Murdoch McKenzie (29 November 1899 – 26 March 1941) was a Scottish association footballer who scored 18 goals from 41 appearances in the Football League playing as an inside left or centre forward for Darlington and Portsmouth in the 1920s. He also played in the Scottish League for Ayr United and Hamilton Academical.

==Football career==
McKenzie was born in Ayr. (Note: Birthplace stated as Benhar (West Lothian) in some sources.) He joined local Scottish League Division One club Ayr United from 1917 but only played once in his first three seasons before becoming a regular in the side from 1920, with his absence likely related to the First World War, in which he served in Constantinople. When Ayr were relegated in 1924–25, he chose to move to England; he had scored 17 of Ayr's 43 goals that season, and was described by the Derby Daily Telegraph as "quite the best player that club have sent to England since they allowed Johnny Crosbie to go to Birmingham".

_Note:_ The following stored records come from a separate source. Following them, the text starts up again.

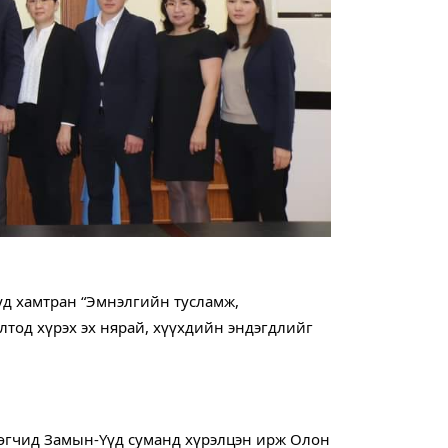
д хамтран “Эмнэлгийн тусламж, 
од хүрэх эх нярай, хүүхдийн эндэгдлийг 
өгчид Замын-Үүд суманд хүрэлцэн ирж Олон 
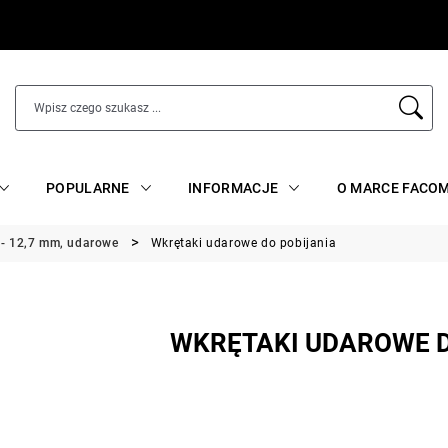
POPULARNE
INFORMACJE
O MARCE FACO
" - 12,7 mm, udarowe
Wkrętaki udarowe do pobijania
WKRĘTAKI UDAROWE D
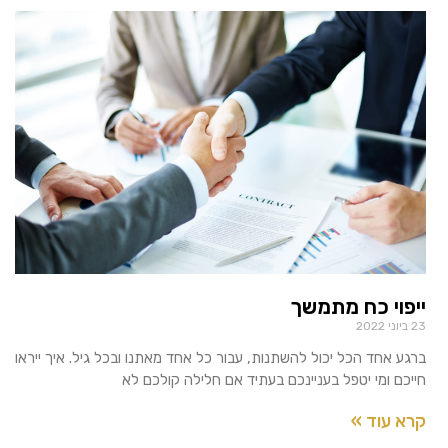
ייפוי כח מתמשך
23 ביוני 2022
ברגע אחד הכל יכול להשתנות, עבור כל אחד מאתנו ובכל גיל. איך ייראו
חייכם ומי יטפל בעניינכם בעתיד אם חלילה קולכם לא
קרא עוד »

He signed for Darlington in 1925 ahead of their first season in the Football League Second Division. He went straight into the starting eleven for the opening match, at home to Nottingham Forest, and played regularly throughout the season, appearing in 37 league matches out of a possible 42. He also scored regularly, contributing two goals to Darlington's 7–1 defeat of Portsmouth in October and another two in a 3–3 draw with Swansea Town in December. In mid-January, he was switched to centre forward ahead of Darlington's first ever league meeting with Derby County in an attempt to remedy the team's goal drought. He produced two goals in a 3–1 win, went on to lead the line brilliantly when scoring four in a 6–0 defeat of Clapton Orient in February, and attracted attention from First Division clubs. According to the Derby Daily Telegraph, he "has the build and weight for the position, and he adds to a nice turn of speed and dash a cleverness in ball distribution which enables him to keep both his wings going." He finished the season with 17 goals from his 39 appearances in all competitions.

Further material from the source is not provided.